To reproduce run this sample - I may have made a mistake cutting and pasting the example but could you tell me if this example should now work with authcode PKCE.
Thanks,
Tim
// Provide relevant code snippets here.
// For Azure B2C issues, please include your policies.Expected behavior
Browsers/Environment
- Chrome
- Firefox
- Edge
- Safari
- IE
- Other (Please add browser name here)
@tjmcclure0501 we have an auth code sample lined up, but we are holding on to it until all the issues with B2C service is solved. The main change you need to make to run this sample with auth code flow is to set the knownAuthorities property (after correctly registering your application in Azure Portal), as in:
const msalConfig = {
auth: {
clientId: "2fdd06f3-7b34-49a3-a78b-0cf1dd87878e",
authority: https://fabrikamb2c.b2clogin.com/fabrikamb2c.onmicrosoft.com/B2C_1_susi,
knownAuthorities: ["fabrikamb2c.b2clogin.com"],
redirectUri: "http://localhost:6420"
}
};Bear in mind there are further changes in the MSAL.js 2.x APIs. For instance, getAccount() is deprecated and you should is getAllAccounts() and getAccountByHomeId() APIs instead.
Thx for your feedback - I thought the issue was already solved based on this link:
AzureAD/microsoft-authentication-library-for-js#1795 - how long do you think it will take?
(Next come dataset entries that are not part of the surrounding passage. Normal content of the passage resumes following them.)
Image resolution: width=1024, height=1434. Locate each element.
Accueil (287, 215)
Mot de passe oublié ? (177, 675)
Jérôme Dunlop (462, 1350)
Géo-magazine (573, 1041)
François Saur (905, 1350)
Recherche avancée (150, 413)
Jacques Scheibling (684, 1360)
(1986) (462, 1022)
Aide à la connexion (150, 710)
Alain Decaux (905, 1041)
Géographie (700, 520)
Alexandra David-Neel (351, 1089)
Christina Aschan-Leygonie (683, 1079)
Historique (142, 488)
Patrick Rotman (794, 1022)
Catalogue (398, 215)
Also the tutorial - which is a fantastic tool to see how it all works refers to an API Access window - I did not have this - did I do something wrong? See below:
Once the application is created, open your My Test SPA and open the API Access window (in the left nav menu). Click Add and select the name of the Node.js Web API you registered previously, My Test Node.js Web API. Select the scope(s) you defined previously, for example, demo.read and hit Save.
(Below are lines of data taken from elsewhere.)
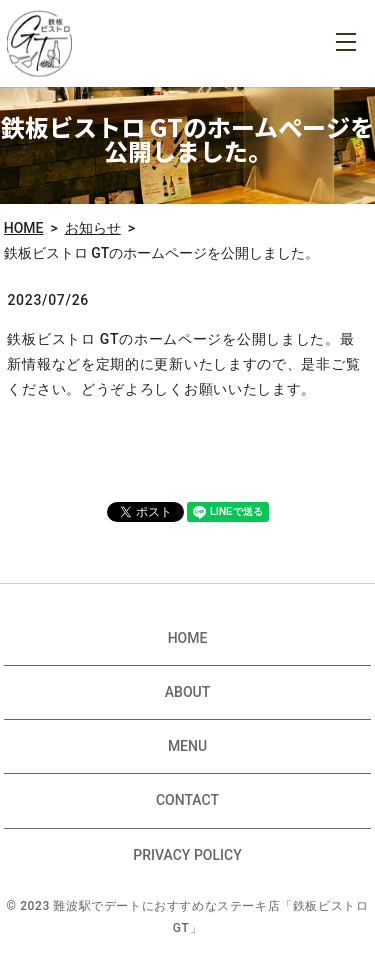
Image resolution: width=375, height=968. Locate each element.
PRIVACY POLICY (187, 855)
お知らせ (93, 228)
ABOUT (187, 692)
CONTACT (187, 800)
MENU (346, 42)
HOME (24, 228)
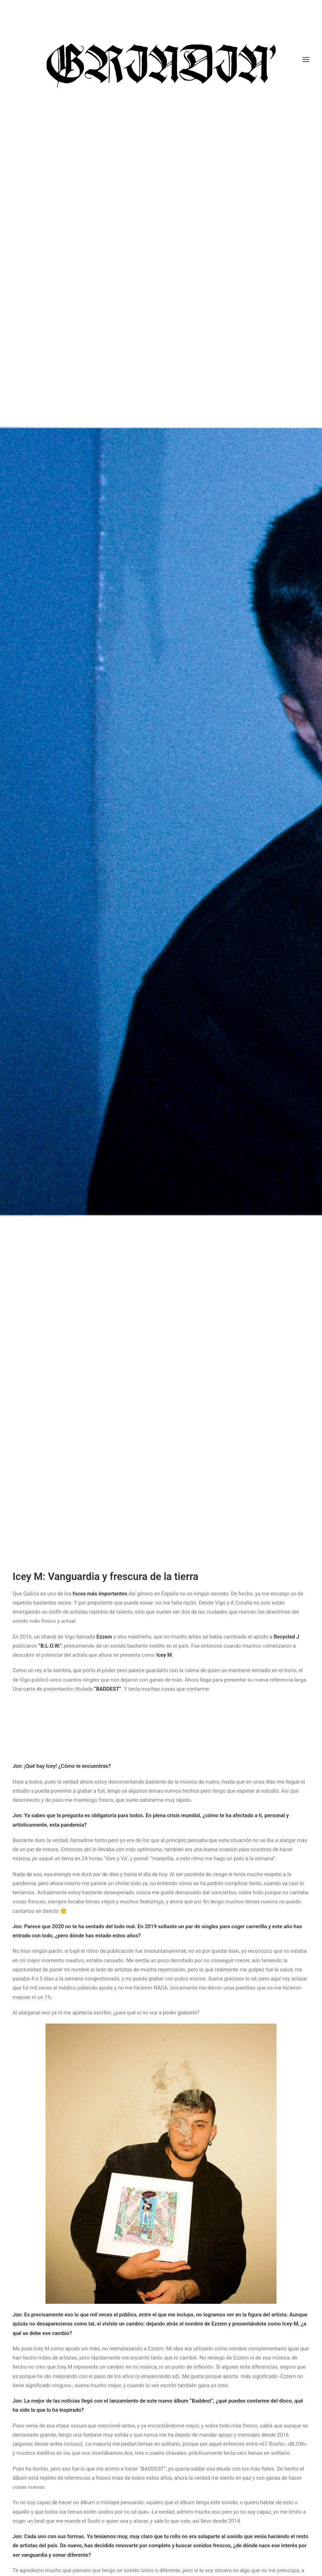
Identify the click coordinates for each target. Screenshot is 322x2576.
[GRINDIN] (161, 59)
This menu option did not show up for me.
@tjmcclure0501 you're welcome : ) that particular issue is resolved, but there is another one pending. Unfortunately, I don't have an ETA, but it is high priority (also, we have a document on working with B2C)
I'm not sure what access window refers to -would you mind sharing the link to that document?
Thanks for the doc - the missing piece I am talking about is in your document PART II - Step 2 the last bullet point - I made it in bold below - I do not see this option when I am configuring Azure following the steps given - did this change since the document was published or am I doing something wrong?
PART II: Configure the Client
Step 1: Register your own Web Application with Azure AD B2C
Next, you need to register your single page application in your B2C tenant.
Provide the following values for the Single Page Application registration:
Provide a descriptive Name for the single page application, for example, My Test SPA. You will identify this application by its Name whenever working in the Azure portal.
Mark Yes for the Web App/Web API setting for your application.
Set the Reply URL for your app to http://localhost:6420. This sample provided in this repository is configured to run on port 6420.
Create the application.
Once the application is created, open your My Test SPA and open the API Access window (in the left nav menu). Click Add and select the name of the Node.js Web API you registered previously, My Test Node.js Web API. Select the scope(s) you defined previously, for example, demo.read and hit Save.
@tjmcclure0501 Ah I see, it should have been API Permissions blade in the App Registration (below):
So sorry for the confusion, and thanks for catching it! I'll update the readme asap.